▸ Task statement: Would you retype all of these records exactly?

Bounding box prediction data

━━━━

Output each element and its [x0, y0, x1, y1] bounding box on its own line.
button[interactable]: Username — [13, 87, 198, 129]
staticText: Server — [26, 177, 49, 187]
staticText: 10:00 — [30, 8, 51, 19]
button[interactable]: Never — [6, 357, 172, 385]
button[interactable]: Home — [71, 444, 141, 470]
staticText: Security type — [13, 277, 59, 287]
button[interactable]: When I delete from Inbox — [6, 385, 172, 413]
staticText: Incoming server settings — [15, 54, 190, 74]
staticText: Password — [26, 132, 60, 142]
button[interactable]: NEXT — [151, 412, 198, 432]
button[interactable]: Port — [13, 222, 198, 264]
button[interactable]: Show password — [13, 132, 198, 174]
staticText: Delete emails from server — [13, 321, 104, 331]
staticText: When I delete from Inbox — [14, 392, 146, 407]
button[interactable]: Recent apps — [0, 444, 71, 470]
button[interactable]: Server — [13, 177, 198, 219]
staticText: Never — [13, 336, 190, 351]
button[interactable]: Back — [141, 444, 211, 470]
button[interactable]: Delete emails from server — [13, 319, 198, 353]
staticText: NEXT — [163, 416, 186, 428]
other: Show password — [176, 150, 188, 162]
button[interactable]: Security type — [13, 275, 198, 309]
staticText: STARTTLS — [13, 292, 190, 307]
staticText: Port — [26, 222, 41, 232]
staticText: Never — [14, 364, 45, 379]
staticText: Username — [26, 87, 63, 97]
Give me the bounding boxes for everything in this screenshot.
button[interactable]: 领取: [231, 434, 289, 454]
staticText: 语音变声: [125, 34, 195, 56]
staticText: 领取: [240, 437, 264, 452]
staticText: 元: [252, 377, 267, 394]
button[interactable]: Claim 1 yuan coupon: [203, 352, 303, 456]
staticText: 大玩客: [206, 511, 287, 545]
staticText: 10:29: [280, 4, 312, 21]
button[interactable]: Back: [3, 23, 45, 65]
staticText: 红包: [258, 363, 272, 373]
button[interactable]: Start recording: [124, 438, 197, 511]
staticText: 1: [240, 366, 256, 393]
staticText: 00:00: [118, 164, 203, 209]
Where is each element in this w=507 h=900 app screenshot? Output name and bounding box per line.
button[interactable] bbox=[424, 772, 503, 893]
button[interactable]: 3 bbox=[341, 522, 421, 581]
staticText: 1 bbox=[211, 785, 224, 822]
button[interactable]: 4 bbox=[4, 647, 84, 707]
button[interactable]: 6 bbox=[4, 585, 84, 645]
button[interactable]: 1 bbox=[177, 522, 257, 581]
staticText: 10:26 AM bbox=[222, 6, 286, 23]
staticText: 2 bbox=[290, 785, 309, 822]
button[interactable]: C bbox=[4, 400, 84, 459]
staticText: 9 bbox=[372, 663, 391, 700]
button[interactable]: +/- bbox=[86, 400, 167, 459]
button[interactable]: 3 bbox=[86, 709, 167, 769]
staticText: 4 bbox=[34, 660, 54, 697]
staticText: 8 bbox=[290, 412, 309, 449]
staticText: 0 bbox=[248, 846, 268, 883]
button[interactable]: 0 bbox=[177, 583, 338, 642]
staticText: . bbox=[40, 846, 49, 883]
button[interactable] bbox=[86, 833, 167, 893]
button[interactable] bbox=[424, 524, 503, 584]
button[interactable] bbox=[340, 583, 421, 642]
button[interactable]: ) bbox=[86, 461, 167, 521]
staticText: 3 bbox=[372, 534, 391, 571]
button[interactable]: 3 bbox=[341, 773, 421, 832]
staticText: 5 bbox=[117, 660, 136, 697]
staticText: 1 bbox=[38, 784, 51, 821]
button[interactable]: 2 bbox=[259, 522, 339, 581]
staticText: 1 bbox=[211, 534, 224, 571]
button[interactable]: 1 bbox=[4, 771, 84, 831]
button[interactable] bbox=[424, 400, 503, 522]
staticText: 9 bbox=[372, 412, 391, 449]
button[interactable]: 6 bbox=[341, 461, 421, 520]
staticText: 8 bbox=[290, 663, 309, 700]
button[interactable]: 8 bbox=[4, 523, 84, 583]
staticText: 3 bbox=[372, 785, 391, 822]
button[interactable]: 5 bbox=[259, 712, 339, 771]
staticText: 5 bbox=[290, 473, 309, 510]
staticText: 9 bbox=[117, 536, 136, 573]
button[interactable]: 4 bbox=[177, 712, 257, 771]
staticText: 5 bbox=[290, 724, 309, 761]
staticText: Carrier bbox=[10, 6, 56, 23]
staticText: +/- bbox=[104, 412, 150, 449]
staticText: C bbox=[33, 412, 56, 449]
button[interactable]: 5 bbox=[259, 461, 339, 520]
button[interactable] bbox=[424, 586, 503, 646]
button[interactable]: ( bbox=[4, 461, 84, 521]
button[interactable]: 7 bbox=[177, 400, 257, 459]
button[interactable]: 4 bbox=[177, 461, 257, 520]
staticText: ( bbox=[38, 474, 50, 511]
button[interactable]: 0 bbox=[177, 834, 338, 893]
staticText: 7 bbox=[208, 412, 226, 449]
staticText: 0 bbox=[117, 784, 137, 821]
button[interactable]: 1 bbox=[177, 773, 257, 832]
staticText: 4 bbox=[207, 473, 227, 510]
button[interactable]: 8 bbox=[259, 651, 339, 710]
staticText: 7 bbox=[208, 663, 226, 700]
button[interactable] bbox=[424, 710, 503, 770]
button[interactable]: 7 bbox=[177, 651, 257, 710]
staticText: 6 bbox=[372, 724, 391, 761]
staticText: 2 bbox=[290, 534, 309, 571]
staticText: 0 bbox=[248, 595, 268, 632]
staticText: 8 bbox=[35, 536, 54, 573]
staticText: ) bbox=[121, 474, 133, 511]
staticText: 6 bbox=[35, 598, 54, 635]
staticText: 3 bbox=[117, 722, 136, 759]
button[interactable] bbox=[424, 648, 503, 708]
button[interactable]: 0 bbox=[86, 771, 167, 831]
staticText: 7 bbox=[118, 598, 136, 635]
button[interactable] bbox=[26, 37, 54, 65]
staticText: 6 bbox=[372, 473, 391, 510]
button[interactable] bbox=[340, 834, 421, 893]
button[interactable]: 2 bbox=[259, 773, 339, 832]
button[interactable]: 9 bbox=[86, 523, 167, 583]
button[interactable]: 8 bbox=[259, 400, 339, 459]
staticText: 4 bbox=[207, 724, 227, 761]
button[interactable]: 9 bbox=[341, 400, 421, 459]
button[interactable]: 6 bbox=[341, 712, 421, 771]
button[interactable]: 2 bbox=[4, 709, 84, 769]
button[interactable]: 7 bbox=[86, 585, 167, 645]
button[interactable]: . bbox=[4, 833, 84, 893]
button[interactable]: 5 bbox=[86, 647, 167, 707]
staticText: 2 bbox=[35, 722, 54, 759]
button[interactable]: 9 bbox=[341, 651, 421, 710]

━━━━

▸ Exercise solution:
Output each element and its [x0, y0, x1, y1] bounding box on its own line.
button[interactable]: Username — [13, 87, 198, 129]
staticText: Server — [26, 177, 49, 187]
staticText: 10:00 — [30, 8, 51, 19]
button[interactable]: Never — [6, 357, 172, 385]
button[interactable]: Home — [71, 444, 141, 470]
staticText: Security type — [13, 277, 59, 287]
button[interactable]: When I delete from Inbox — [6, 385, 172, 413]
staticText: Incoming server settings — [15, 54, 190, 74]
staticText: Password — [26, 132, 60, 142]
button[interactable]: NEXT — [151, 412, 198, 432]
button[interactable]: Port — [13, 222, 198, 264]
button[interactable]: Show password — [13, 132, 198, 174]
staticText: Delete emails from server — [13, 321, 104, 331]
staticText: When I delete from Inbox — [14, 392, 146, 407]
button[interactable]: Recent apps — [0, 444, 71, 470]
button[interactable]: Server — [13, 177, 198, 219]
staticText: Never — [13, 336, 190, 351]
button[interactable]: Back — [141, 444, 211, 470]
button[interactable]: Delete emails from server — [13, 319, 198, 353]
staticText: NEXT — [163, 416, 186, 428]
other: Show password — [176, 150, 188, 162]
button[interactable]: Security type — [13, 275, 198, 309]
staticText: STARTTLS — [13, 292, 190, 307]
staticText: Port — [26, 222, 41, 232]
staticText: Never — [14, 364, 45, 379]
staticText: Username — [26, 87, 63, 97]
Give me the bounding boxes for everything in this screenshot.
button[interactable]: 领取: [231, 434, 289, 454]
staticText: 语音变声: [125, 34, 195, 56]
staticText: 领取: [240, 437, 264, 452]
staticText: 元: [252, 377, 267, 394]
button[interactable]: Claim 1 yuan coupon: [203, 352, 303, 456]
staticText: 大玩客: [206, 511, 287, 545]
staticText: 10:29: [280, 4, 312, 21]
button[interactable]: Back: [3, 23, 45, 65]
staticText: 红包: [258, 363, 272, 373]
button[interactable]: Start recording: [124, 438, 197, 511]
staticText: 1: [240, 366, 256, 393]
staticText: 00:00: [118, 164, 203, 209]
Where is each element in this w=507 h=900 app screenshot? Output name and bounding box per line.
button[interactable] bbox=[424, 772, 503, 893]
button[interactable]: 3 bbox=[341, 522, 421, 581]
staticText: 1 bbox=[211, 785, 224, 822]
button[interactable]: 4 bbox=[4, 647, 84, 707]
button[interactable]: 6 bbox=[4, 585, 84, 645]
button[interactable]: 1 bbox=[177, 522, 257, 581]
staticText: 10:26 AM bbox=[222, 6, 286, 23]
staticText: 2 bbox=[290, 785, 309, 822]
button[interactable]: C bbox=[4, 400, 84, 459]
staticText: 9 bbox=[372, 663, 391, 700]
button[interactable]: +/- bbox=[86, 400, 167, 459]
button[interactable]: 3 bbox=[86, 709, 167, 769]
staticText: 4 bbox=[34, 660, 54, 697]
staticText: 8 bbox=[290, 412, 309, 449]
staticText: 0 bbox=[248, 846, 268, 883]
button[interactable]: 0 bbox=[177, 583, 338, 642]
staticText: . bbox=[40, 846, 49, 883]
button[interactable] bbox=[86, 833, 167, 893]
button[interactable] bbox=[424, 524, 503, 584]
button[interactable] bbox=[340, 583, 421, 642]
button[interactable]: ) bbox=[86, 461, 167, 521]
staticText: 3 bbox=[372, 534, 391, 571]
button[interactable]: 3 bbox=[341, 773, 421, 832]
staticText: 5 bbox=[117, 660, 136, 697]
staticText: 1 bbox=[38, 784, 51, 821]
button[interactable]: 2 bbox=[259, 522, 339, 581]
staticText: 1 bbox=[211, 534, 224, 571]
button[interactable]: 1 bbox=[4, 771, 84, 831]
button[interactable] bbox=[424, 400, 503, 522]
staticText: 9 bbox=[372, 412, 391, 449]
button[interactable]: 6 bbox=[341, 461, 421, 520]
staticText: 8 bbox=[290, 663, 309, 700]
button[interactable]: 8 bbox=[4, 523, 84, 583]
staticText: 3 bbox=[372, 785, 391, 822]
button[interactable]: 5 bbox=[259, 712, 339, 771]
staticText: 5 bbox=[290, 473, 309, 510]
staticText: 9 bbox=[117, 536, 136, 573]
button[interactable]: 4 bbox=[177, 712, 257, 771]
staticText: 5 bbox=[290, 724, 309, 761]
staticText: Carrier bbox=[10, 6, 56, 23]
staticText: +/- bbox=[104, 412, 150, 449]
staticText: C bbox=[33, 412, 56, 449]
button[interactable]: 5 bbox=[259, 461, 339, 520]
button[interactable] bbox=[424, 586, 503, 646]
button[interactable]: ( bbox=[4, 461, 84, 521]
button[interactable]: 7 bbox=[177, 400, 257, 459]
button[interactable]: 4 bbox=[177, 461, 257, 520]
staticText: ( bbox=[38, 474, 50, 511]
button[interactable]: 0 bbox=[177, 834, 338, 893]
staticText: 7 bbox=[208, 412, 226, 449]
staticText: 0 bbox=[117, 784, 137, 821]
button[interactable]: 1 bbox=[177, 773, 257, 832]
staticText: 4 bbox=[207, 473, 227, 510]
button[interactable]: 8 bbox=[259, 651, 339, 710]
staticText: 7 bbox=[208, 663, 226, 700]
button[interactable] bbox=[424, 710, 503, 770]
button[interactable]: 7 bbox=[177, 651, 257, 710]
staticText: 6 bbox=[372, 724, 391, 761]
staticText: 2 bbox=[290, 534, 309, 571]
staticText: 0 bbox=[248, 595, 268, 632]
staticText: 8 bbox=[35, 536, 54, 573]
staticText: ) bbox=[121, 474, 133, 511]
staticText: 6 bbox=[35, 598, 54, 635]
staticText: 3 bbox=[117, 722, 136, 759]
button[interactable] bbox=[424, 648, 503, 708]
button[interactable]: 0 bbox=[86, 771, 167, 831]
staticText: 7 bbox=[118, 598, 136, 635]
button[interactable] bbox=[26, 37, 54, 65]
staticText: 6 bbox=[372, 473, 391, 510]
button[interactable] bbox=[340, 834, 421, 893]
button[interactable]: 2 bbox=[259, 773, 339, 832]
button[interactable]: 9 bbox=[86, 523, 167, 583]
button[interactable]: 8 bbox=[259, 400, 339, 459]
staticText: 4 bbox=[207, 724, 227, 761]
button[interactable]: 9 bbox=[341, 400, 421, 459]
button[interactable]: 6 bbox=[341, 712, 421, 771]
button[interactable]: 2 bbox=[4, 709, 84, 769]
button[interactable]: 7 bbox=[86, 585, 167, 645]
button[interactable]: . bbox=[4, 833, 84, 893]
button[interactable]: 5 bbox=[86, 647, 167, 707]
staticText: 2 bbox=[35, 722, 54, 759]
button[interactable]: 9 bbox=[341, 651, 421, 710]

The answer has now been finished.